• Problem requirements: Lines that include "collectibles" make up the answer; copy all of them from the data below.

Top of Record excerpts

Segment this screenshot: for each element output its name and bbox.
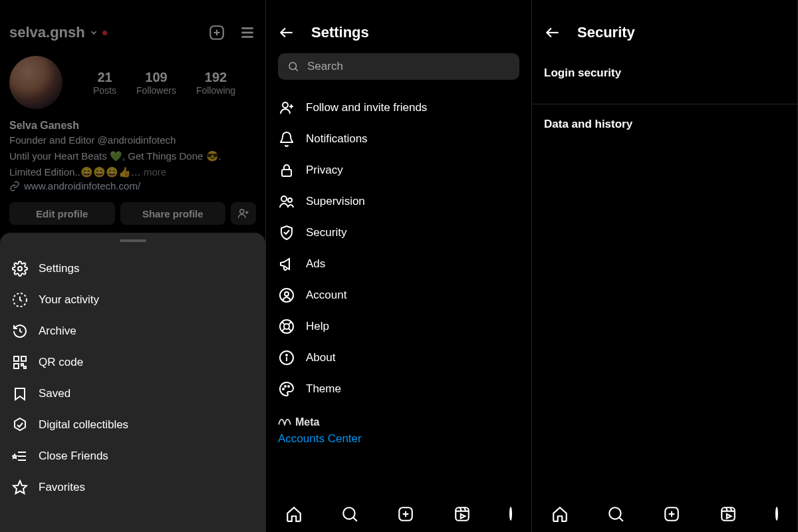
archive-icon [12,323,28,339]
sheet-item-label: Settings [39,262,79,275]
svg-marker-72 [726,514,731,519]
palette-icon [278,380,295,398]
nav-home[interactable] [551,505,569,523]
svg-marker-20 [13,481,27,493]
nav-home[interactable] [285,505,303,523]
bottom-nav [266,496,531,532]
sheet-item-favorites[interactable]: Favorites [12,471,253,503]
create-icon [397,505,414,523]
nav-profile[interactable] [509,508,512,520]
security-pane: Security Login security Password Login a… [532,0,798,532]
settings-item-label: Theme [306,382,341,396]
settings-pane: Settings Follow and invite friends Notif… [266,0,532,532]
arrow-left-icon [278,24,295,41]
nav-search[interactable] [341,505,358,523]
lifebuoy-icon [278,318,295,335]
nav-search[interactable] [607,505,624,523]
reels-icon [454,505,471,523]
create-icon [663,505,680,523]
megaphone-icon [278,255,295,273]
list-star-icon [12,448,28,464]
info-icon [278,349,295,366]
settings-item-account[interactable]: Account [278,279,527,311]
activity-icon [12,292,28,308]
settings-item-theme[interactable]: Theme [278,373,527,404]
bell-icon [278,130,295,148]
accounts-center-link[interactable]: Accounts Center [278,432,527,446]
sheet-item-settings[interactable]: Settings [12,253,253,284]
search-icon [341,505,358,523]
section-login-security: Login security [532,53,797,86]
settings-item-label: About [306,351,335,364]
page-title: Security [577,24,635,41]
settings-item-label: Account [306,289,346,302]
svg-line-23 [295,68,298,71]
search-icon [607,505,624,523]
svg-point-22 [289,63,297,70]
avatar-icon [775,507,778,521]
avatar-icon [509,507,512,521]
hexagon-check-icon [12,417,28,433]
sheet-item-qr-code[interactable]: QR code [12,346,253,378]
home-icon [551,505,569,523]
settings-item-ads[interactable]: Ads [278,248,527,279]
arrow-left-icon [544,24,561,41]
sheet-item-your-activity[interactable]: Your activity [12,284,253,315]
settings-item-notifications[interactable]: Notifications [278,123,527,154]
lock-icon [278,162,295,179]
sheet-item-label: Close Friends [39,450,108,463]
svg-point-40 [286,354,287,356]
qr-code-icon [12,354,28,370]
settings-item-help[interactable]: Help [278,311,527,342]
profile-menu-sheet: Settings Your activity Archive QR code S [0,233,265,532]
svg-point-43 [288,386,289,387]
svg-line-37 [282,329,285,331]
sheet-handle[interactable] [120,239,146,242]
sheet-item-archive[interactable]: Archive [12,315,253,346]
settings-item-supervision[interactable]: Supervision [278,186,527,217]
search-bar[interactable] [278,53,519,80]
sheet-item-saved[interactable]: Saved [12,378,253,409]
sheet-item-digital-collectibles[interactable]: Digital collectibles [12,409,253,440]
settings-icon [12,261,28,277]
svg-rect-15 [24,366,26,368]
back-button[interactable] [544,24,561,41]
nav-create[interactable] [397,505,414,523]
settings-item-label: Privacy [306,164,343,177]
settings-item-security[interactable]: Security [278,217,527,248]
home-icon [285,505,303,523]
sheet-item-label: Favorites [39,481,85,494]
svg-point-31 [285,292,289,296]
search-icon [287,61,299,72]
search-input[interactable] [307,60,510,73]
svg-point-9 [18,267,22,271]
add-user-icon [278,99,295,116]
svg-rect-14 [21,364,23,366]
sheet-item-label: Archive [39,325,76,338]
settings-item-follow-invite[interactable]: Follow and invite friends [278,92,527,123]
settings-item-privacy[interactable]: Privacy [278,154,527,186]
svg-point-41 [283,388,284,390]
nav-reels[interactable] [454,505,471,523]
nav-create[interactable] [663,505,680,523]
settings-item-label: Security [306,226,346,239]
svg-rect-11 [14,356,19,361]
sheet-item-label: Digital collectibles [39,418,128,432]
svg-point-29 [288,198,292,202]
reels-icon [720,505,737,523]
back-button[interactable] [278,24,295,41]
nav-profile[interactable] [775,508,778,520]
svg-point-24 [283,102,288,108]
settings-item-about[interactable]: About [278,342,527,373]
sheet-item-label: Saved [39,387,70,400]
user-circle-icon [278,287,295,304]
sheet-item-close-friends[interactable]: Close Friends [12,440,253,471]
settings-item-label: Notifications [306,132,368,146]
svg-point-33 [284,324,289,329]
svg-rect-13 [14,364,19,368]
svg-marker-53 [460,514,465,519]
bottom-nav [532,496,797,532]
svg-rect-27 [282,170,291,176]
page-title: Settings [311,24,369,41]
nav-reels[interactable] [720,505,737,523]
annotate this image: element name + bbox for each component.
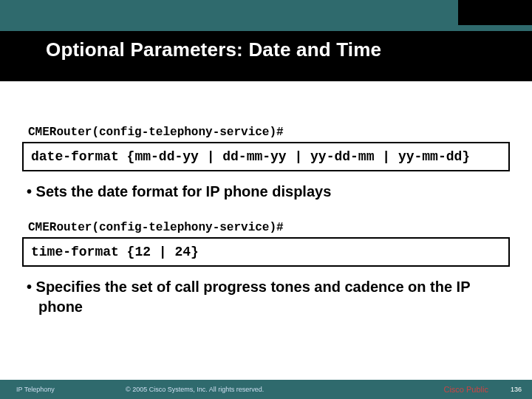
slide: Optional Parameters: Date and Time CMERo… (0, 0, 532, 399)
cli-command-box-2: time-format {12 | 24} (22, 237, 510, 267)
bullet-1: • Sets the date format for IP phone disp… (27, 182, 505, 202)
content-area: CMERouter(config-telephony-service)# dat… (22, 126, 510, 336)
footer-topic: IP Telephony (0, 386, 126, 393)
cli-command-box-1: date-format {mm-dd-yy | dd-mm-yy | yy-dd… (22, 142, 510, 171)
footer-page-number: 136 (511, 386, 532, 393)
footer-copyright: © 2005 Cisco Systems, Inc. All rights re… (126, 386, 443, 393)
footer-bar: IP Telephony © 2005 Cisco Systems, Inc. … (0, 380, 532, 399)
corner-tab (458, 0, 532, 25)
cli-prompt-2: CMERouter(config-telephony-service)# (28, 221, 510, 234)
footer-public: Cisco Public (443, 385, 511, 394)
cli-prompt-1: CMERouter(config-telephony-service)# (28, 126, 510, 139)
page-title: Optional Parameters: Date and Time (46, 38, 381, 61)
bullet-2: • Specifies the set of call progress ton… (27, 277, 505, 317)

Bottom of Record excerpts
Top of Record excerpts

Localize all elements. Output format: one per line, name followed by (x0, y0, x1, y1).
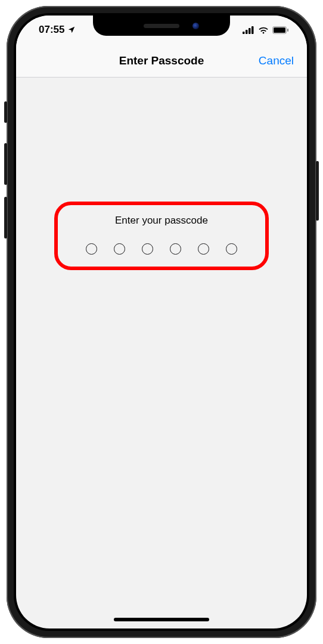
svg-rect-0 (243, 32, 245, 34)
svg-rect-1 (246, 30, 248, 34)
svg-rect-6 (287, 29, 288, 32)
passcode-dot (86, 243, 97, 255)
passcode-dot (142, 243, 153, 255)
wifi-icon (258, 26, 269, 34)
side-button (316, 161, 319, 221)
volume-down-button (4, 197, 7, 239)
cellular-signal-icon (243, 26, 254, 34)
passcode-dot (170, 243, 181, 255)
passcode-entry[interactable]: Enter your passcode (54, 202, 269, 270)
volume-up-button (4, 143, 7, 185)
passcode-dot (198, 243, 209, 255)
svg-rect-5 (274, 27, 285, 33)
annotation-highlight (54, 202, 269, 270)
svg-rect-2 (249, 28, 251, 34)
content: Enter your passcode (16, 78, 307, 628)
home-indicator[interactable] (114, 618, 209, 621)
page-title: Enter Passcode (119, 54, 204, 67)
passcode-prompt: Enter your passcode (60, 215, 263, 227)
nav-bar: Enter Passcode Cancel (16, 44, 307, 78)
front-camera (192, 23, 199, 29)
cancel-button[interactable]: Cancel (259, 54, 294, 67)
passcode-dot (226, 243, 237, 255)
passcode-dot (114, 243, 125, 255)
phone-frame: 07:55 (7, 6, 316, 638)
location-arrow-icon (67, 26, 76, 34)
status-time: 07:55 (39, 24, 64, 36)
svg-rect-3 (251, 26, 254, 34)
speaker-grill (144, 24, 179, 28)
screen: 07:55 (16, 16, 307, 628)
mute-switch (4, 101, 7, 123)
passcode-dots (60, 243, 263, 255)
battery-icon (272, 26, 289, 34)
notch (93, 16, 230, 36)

Bottom of Record excerpts

• Task response:
sheet-item-digital-collectibles[interactable]: Digital collectibles [12,409,253,440]
sheet-item-label: Digital collectibles [39,418,128,432]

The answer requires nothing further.